In 1962, Warhol asked his assistant to choose the subject for his next paintings. The assistant suggested he paint whatever he saw most often in his daily life. Warhol replied that he had been eating Campbell's soup almost every day for twenty years — and so the famous Campbell's Soup Cans were born, forever changing the art world.

On June 3, 1968, a radical feminist activist named Valerie Solanas shot Andy Warhol in his studio, the Factory. Warhol was clinically dead for several minutes and never fully recovered from his wounds. The event left a deep mark on him, intensifying his relationship with fame, death, and vulnerability.

Warhol was a compulsive, obsessive collector. When he died in 1987, thousands of objects were found in his home, packed into cardboard boxes he called his 'time capsules' — more than 600 boxes crammed with invoices, photographs, jewelry, cash, and even food. The collection was auctioned off for several million dollars.

Primary Sources

The Philosophy of Andy Warhol (From A to B and Back Again) (1975)
In the future, everyone will be world-famous for 15 minutes. [...] Making money is art and working is art and good business is the best art.
POPism: The Warhol Sixties (1980)
What's great about this country is that America started the tradition where the richest consumers buy essentially the same things as the poorest.

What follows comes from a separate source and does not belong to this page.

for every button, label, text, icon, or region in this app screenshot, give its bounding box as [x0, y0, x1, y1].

You can be watching TV and see Coca-Cola, and you know that the President drinks Coca-Cola, Liz Taylor drinks Coca-Cola, and just think, you can drink Coca-Cola, too.
The Andy Warhol Diaries (entry of February 20, 1977) (1977)
Went to the office. Worked on the portraits. [...] I've been thinking about death again. I keep a skull on my desk to remind me. It makes the work feel more urgent.
Interview with Gene Swenson, ARTnews (1963)
I want everybody to think alike. I think everybody should be a machine. I think everybody should like everybody. [...] Is that what Pop Art is all about? Yes. It's liking things.

Key Places

The Factory, New York

Warhol's legendary studio, originally located at 231 East 47th Street before moving several times around Manhattan. Covered in silver aluminum foil, it was a hub of creation, parties, and encounters between artists, rock musicians, and celebrities throughout the 1960s and 70s.

Pittsburgh, Pennsylvania

Andy Warhol's hometown, where he grew up as the son of Ukrainian immigrants in a working-class neighborhood. The Andy Warhol Museum, opened in 1994, houses the world's largest collection of his works and archives.

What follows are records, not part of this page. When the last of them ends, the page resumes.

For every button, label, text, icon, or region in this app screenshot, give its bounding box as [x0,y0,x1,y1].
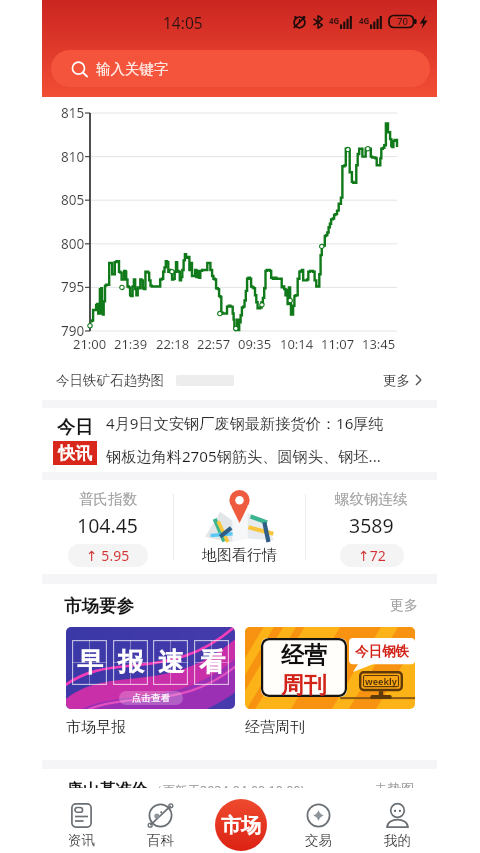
staticText: 4月9日文安钢厂废钢最新接货价：16厚纯 [106,413,384,434]
staticText: 看 [199,646,225,679]
staticText: 3589 [349,512,394,539]
button[interactable]: 螺纹钢连续 [306,480,437,574]
staticText: 今日钢铁 [355,643,409,660]
staticText: 22:18 [156,335,190,353]
staticText: 螺纹钢连续 [335,490,408,508]
button[interactable]: Search [51,50,430,87]
button[interactable]: 经营 [245,627,415,737]
button[interactable]: 交易 [279,788,358,853]
staticText: 早 [77,646,103,679]
staticText: 我的 [384,832,411,849]
staticText: （更新于2024-04-09 10:00) [150,782,305,799]
staticText: 快讯 [58,443,92,464]
staticText: 805 [61,191,85,209]
button[interactable]: 早 [66,627,235,737]
staticText: 104.45 [77,512,138,539]
staticText: 815 [61,104,85,122]
staticText: 13:45 [362,335,396,353]
button[interactable]: 普氏指数 [42,480,173,574]
staticText: 速 [158,646,184,679]
staticText: 周刊 [281,671,327,697]
staticText: 4G [359,15,370,26]
staticText: 经营周刊 [245,718,305,737]
button[interactable]: 地图看行情 [174,480,305,574]
staticText: 今日铁矿石趋势图 [56,372,164,389]
staticText: 走势图 [374,781,415,798]
button[interactable]: 今日铁矿石趋势图 [42,360,437,400]
staticText: 21:39 [114,335,148,353]
staticText: 更多 [383,372,410,389]
button[interactable]: 更多 [390,597,418,615]
staticText: 百科 [147,832,174,849]
button[interactable]: 资讯 [42,788,121,853]
staticText: 资讯 [68,832,95,849]
staticText: 唐山基准价 [67,780,147,799]
staticText: 地图看行情 [202,546,277,565]
staticText: 点击查看 [132,692,170,704]
staticText: 今日 [57,416,93,439]
button[interactable]: 今日 [42,408,437,472]
staticText: 22:57 [197,335,231,353]
staticText: 4G [329,15,340,26]
button[interactable]: 市场 [215,799,267,851]
button[interactable]: 我的 [358,788,437,853]
staticText: 市场 [221,813,261,838]
staticText: 输入关键字 [96,60,169,78]
staticText: 14:05 [163,12,203,33]
staticText: 790 [61,322,85,340]
staticText: 800 [61,235,85,253]
staticText: 市场要参 [64,595,134,617]
button[interactable]: 唐山基准价 [42,769,437,788]
staticText: 11:07 [321,335,355,353]
staticText: 报 [118,646,144,679]
staticText: 交易 [305,832,332,849]
staticText: 795 [61,278,85,296]
staticText: ↑72 [358,546,386,565]
staticText: 经营 [281,641,327,670]
staticText: 钢板边角料2705钢筋头、圆钢头、钢坯... [106,446,381,467]
staticText: 810 [61,148,85,166]
staticText: ↑ 5.95 [86,546,130,565]
staticText: 10:14 [280,335,314,353]
staticText: 普氏指数 [79,490,137,508]
staticText: 09:35 [238,335,272,353]
staticText: 70 [397,15,408,28]
staticText: weekly [365,675,397,687]
button[interactable]: 百科 [121,788,200,853]
staticText: 21:00 [73,335,107,353]
staticText: 市场早报 [66,718,126,737]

Carnegie Museum of Art, Pittsburgh

Where Warhol received his earliest artistic training as a child through the museum's free workshops for young people. This institution was instrumental in shaping his artistic education and his passion for the visual arts.

Studio 54, New York

Manhattan's legendary nightclub, frequented by Warhol and New York's cultural elite between 1977 and 1980. The venue embodied the blend of art, celebrity, nightlife, and popular culture that he sought to capture in his work.

Museum of Modern Art (MoMA), New York

An institution that recognized the importance of Pop Art early on and incorporated Warhol's works into its permanent collections. His consecration by MoMA definitively established Pop Art's place in the canon of modern art.